My Own Personal Door Knocking Hell

door-knockingFresh out of university I started my ‘career’ in direct sales.

There was a degree of irony about the world of an agricultural science graduate. The Ag-Chem companies wanted sales people with degrees in agricultural science and relevant sales experience. Kind of hard to do when you’ve spent the last 4 years studying full time and before that you were too young to hold a full time sales position…

Anyway, I didn’t necessarily want a career as an ag-chem salesman. I wanted to sell. Sound familiar? (Robert Kiyosaki’s advice ‘learn to sell’ had happened to me before I finished high school).

I landed a job door knocking for a roof restorations company. Every day from 4pm until sun down and Saturday mornings I would go to neighbourhoods with houses of a certain age and knock on doors. Trying to worry people into getting me to come back for a quote.

Thankfully, if you knock on enough doors (even when you are really bad) you get enough yeses to get enough appointments to make your sales. I hated it. Two weeks in and I was thinking about what next.

This was hard, soul destroying physical labour – grinding out a living, not a very good one at that I might add. I knew some people who are very successful at it. The one thing they all had in common was their ability to get leads from somewhere – the appointment getting was done for them.

It started me thinking – how do I get leads? If I could crack that the rest of this would be easy.

Weeks turned into months, months turned into seasons. (Winter is a tough time in this business – almost everybody worries about the outside of their house in spring and summer when they are outside – Autumn if something is leaking – so that winter doesn’t ruin their house).

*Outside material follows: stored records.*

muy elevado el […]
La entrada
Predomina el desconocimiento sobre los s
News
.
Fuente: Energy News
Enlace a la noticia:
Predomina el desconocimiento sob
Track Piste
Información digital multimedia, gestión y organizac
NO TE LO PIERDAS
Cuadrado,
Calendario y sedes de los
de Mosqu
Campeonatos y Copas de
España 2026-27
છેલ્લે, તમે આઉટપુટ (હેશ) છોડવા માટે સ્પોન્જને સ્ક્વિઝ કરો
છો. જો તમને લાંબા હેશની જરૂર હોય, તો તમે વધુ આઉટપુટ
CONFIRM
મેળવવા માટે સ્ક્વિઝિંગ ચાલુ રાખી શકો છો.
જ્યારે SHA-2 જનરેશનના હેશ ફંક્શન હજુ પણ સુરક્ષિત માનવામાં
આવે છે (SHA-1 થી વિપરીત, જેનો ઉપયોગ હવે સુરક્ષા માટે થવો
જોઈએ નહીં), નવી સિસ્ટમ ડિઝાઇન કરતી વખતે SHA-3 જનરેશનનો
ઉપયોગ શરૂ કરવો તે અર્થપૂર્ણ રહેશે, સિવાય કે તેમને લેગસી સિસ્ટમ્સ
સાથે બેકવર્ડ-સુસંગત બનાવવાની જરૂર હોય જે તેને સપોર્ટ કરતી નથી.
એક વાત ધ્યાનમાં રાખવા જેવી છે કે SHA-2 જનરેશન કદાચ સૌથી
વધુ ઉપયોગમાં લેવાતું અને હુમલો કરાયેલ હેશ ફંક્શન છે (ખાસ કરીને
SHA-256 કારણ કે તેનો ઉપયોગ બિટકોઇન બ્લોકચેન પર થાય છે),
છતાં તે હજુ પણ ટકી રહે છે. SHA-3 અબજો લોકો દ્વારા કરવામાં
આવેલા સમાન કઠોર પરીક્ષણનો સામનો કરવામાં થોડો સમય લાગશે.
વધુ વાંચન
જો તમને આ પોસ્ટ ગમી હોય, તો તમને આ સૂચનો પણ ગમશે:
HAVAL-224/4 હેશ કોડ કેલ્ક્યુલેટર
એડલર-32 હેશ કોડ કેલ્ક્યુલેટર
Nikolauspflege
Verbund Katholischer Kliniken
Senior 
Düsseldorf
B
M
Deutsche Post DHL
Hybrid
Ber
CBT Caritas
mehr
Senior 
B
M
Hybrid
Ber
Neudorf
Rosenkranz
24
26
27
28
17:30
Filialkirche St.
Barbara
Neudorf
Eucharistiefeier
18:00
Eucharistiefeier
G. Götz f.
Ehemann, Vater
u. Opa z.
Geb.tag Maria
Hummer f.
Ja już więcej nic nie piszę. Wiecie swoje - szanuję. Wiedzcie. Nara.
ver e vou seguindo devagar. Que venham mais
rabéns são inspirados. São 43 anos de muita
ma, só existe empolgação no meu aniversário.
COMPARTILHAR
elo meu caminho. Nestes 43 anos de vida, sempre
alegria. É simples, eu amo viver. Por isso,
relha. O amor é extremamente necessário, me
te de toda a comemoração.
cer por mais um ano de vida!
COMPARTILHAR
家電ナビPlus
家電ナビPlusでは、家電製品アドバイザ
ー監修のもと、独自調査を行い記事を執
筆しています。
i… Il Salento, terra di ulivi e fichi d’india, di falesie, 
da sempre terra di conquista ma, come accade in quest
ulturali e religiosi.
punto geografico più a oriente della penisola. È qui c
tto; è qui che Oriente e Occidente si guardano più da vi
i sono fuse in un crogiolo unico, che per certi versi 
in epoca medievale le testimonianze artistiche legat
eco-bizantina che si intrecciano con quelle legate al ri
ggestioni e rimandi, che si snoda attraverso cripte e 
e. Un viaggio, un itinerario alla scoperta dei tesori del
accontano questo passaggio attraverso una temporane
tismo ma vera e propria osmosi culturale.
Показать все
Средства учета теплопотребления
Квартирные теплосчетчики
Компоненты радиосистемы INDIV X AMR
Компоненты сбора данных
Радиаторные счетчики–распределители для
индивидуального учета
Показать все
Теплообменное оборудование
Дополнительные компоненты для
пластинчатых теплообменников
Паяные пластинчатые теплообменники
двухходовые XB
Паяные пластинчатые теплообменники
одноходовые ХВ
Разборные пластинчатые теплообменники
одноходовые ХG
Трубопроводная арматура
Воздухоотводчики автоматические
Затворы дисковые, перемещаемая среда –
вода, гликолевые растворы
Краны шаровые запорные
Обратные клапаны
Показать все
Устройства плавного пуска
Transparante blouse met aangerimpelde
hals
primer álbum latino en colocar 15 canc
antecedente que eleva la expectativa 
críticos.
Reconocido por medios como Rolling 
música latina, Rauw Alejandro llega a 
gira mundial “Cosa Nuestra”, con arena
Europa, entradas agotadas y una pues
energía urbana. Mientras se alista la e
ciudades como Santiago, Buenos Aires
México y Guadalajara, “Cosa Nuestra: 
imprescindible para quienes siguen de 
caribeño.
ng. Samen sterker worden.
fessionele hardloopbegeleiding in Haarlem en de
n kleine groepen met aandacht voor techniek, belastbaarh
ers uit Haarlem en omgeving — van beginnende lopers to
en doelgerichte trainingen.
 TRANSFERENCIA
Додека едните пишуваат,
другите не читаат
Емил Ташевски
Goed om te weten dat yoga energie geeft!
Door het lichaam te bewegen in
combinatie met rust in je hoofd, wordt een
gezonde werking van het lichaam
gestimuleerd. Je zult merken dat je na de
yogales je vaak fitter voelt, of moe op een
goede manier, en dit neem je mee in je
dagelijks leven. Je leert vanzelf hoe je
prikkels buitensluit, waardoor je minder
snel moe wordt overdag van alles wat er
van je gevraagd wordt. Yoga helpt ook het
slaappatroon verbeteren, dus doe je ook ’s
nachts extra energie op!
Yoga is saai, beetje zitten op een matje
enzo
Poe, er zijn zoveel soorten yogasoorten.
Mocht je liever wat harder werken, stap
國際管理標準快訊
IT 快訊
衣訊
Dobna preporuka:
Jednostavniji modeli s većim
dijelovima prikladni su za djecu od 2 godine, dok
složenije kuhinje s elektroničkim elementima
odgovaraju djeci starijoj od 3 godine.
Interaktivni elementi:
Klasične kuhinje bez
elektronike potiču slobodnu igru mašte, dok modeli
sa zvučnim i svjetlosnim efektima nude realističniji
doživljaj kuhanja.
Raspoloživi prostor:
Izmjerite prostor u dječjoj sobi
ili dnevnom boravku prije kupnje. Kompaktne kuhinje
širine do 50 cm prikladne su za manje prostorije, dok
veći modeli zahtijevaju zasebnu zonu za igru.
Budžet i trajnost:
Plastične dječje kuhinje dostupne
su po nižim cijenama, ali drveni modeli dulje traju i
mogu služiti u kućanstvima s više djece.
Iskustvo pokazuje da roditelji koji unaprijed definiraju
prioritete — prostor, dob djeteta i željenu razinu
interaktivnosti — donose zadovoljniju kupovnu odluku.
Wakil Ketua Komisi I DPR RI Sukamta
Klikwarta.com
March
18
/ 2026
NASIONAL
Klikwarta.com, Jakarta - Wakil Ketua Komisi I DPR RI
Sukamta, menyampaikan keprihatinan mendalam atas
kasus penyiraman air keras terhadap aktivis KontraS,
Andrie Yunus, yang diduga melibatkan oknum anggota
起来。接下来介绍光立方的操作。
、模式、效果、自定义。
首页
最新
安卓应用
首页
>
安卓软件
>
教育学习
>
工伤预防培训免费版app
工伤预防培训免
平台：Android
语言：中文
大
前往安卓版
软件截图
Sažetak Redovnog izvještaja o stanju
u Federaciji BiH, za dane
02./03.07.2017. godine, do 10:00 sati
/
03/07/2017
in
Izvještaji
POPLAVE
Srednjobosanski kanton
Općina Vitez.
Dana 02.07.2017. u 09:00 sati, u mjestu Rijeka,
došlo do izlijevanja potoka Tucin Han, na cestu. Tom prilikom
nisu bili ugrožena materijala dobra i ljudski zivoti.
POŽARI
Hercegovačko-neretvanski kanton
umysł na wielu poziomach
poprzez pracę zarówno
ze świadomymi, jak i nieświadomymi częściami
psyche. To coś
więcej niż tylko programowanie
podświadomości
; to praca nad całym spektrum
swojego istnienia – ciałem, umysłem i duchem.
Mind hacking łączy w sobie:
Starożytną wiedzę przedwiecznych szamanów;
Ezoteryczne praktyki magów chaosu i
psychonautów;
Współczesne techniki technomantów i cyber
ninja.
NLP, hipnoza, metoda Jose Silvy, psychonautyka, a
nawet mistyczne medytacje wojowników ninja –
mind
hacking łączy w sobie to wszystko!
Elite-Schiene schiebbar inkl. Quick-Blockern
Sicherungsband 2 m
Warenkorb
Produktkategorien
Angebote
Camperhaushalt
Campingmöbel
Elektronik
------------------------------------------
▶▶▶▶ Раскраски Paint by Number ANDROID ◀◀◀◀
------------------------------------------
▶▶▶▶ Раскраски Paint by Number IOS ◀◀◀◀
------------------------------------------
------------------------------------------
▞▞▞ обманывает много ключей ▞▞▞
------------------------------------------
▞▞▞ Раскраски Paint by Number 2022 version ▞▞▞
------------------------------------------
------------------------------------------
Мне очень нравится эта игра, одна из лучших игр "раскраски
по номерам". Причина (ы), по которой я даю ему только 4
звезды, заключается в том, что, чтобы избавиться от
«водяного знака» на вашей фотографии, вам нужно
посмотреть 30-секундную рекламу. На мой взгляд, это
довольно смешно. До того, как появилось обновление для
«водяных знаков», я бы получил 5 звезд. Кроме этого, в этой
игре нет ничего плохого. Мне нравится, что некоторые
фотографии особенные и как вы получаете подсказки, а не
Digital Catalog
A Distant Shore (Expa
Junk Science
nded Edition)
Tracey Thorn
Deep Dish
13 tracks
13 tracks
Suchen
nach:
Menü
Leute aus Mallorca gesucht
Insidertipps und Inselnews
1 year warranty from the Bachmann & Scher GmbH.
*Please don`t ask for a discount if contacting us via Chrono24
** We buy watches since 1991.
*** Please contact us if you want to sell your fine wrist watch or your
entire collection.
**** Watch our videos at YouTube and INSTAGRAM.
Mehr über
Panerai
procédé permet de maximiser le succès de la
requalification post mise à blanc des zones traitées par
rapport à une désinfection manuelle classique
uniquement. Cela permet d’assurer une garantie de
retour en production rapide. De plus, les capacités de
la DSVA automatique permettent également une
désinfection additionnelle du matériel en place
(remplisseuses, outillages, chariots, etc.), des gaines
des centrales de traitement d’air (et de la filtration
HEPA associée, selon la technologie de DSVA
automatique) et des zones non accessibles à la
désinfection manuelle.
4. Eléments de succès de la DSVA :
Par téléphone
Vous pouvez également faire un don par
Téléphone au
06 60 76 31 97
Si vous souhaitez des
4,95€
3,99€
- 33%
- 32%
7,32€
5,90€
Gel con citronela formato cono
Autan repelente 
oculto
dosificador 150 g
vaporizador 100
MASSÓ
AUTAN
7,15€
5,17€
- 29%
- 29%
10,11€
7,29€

I still had no answer except to pound the pavement. Knock on doors and not stop until I had my quota of leads.

I would do it again today if I had to because I learned so many lessons. I learned to sell belly to belly. The most important skill in sales.

If you can’t do that you will never succeed in business. However, if that is all you can do you end up ‘a long-in-the-tooth, direct-sales-guy who’s burned out.’ There is huge churn in this business and many like them because it is soul destroying work. You could see it in the veterans – often they were stuck. There was nothing else they could do and make the same money. But if something came up they would have jumped in an instant.

I knew that I didn’t want that.

After Two years of pounding the pavement, what I discovered was lead generation marketing. I figured that if I could do direct mail to the houses that needed a roof restoration I might get somewhere.

I cobbled together a pretty primitive flyer, (no sales letter) and put it in an envelope and mailed it to a list of people’s houses that I had door knocked when no one was home. I made a $1,000 commission for the $100 I spent on postage. In my defence I didn’t know what I was doing was called copywriting. But hey, it worked.

I did that until the laws changed and completely crippled the industry for 18 months by which time I had learned a different lesson – about cash flow management and the difference between making a sale and getting a customer for life.

I learned a lot about myself in those two years. About work ethic and the like. I also learned that a business that is a single transaction is not a business – the next time I was to journey into the world of an entrepreneur I was going to be sure I had more than just a single transaction business.

That experience informed the creating of Newsletter Marketing Systems the next time I looked at starting a business. (FYI I understood that writing copy, was not a business, I can’t sell those skills to a buyer one day. I am the one with the gift of the golden brain, or the golden fingers depending on how you argue it.)